With policy makers and global media focused on the outcomes of COP26, the STTC and Fair&Precious annual conference will spotlight the key role of sustainable forests in maintaining a liveable climate. The online event takes place on 18 November, six days after the close of the UN Climate Change Conference in Glasgow. It targets an audience across the timber and forest industries; trade federations, certification schemes, NGOs, government and civil society. It gathers a roster of trade, research and forest and timber sector sustainability experts to address the conference theme ‘Sustainably managed forests as part of the solution to climate change: recognizing the value of certified forests and ecosystem services’.

Audience participation forms a core part of the programme. Besides presentations, the conference features breakout discussions on a wide range of topics, from the landscape approach in driving sustainability, to the development of environmental product declarations (EPDs) for tropical timber products.

Following an introductory keynote – linking good governance and sustainability – from Hervé Maidou, Secretary General of the Commission of Central African Forests (COMIFAC), a panel, including Mr. Maidou, René Boot, director of Tropenbos International, and Mark van Benthem of Probos and STTC founding partner, will address the impacts of European tropical timber imports and certification on climate change. Delegates will be able to share their views and quiz the panel in a question and answer session.

Next, there are a dozen of discussion sessions to choose from. Just to mention some: tropical timber EPDs feature in a discussion of the role of the built environment on climate change. This will look at the contribution in this field of the Dryades project, a joint initiative of the ATIBT, French timber association Le Commerce du Bois and timber businesses to develop EPDs for a range of products. The landscape approach to sustainability, where a specific jurisdiction adopts a sustainability framework covering a range of areas, from water quality and supply maintenance, to forestry, will be subject of a discussion led by Willem Klaassens, Director of the SourceUp programme at IDH, the Sustainable Trade Initiative. After attending COP26, UK Timber Trade Federation Managing Director David Hopkins will lead a conversation on how the timber trade sector can contribute to its outcomes.

Other discussion subjects are on the contribution of tax incentives’ to tropical forest certification; partnerships between tropical forest producers and sustainable timber buyers; the role of data in support of sustainable forest management; use of lesser known timber species; marketing and the image of tropical timber; and PAFC Congo Basin, the new regional forest certification programme, encompassing Gabon, Cameroon and the Republic of the Congo.

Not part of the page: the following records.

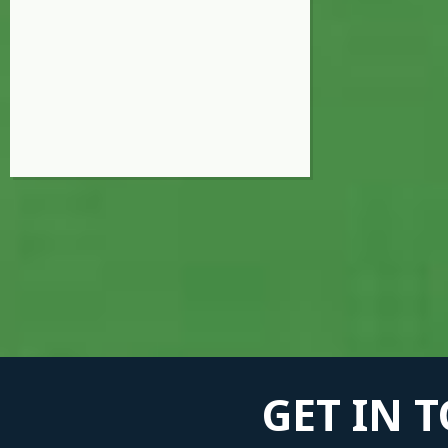
GET IN 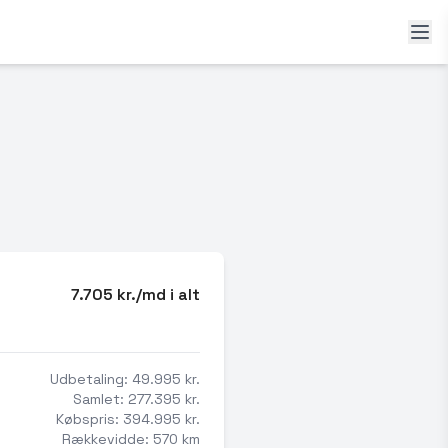
7.705 kr./md i alt
Udbetaling: 49.995 kr.
Samlet: 277.395 kr.
Købspris: 394.995 kr.
Rækkevidde: 570 km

The relationship between the landscape sustainability approach and ecosystem services is the theme of the third and final part of the conference. Followed by a panel question and answer session, there will be presentations on the SourceUp project and linking landscape initiatives to global buyers, landscape approaches and sustainability intensification and integration of ecosystem services to maintain certified forests.

The Conference runs from 08.30 am to 12.00 am CET and you can register on the STTC website.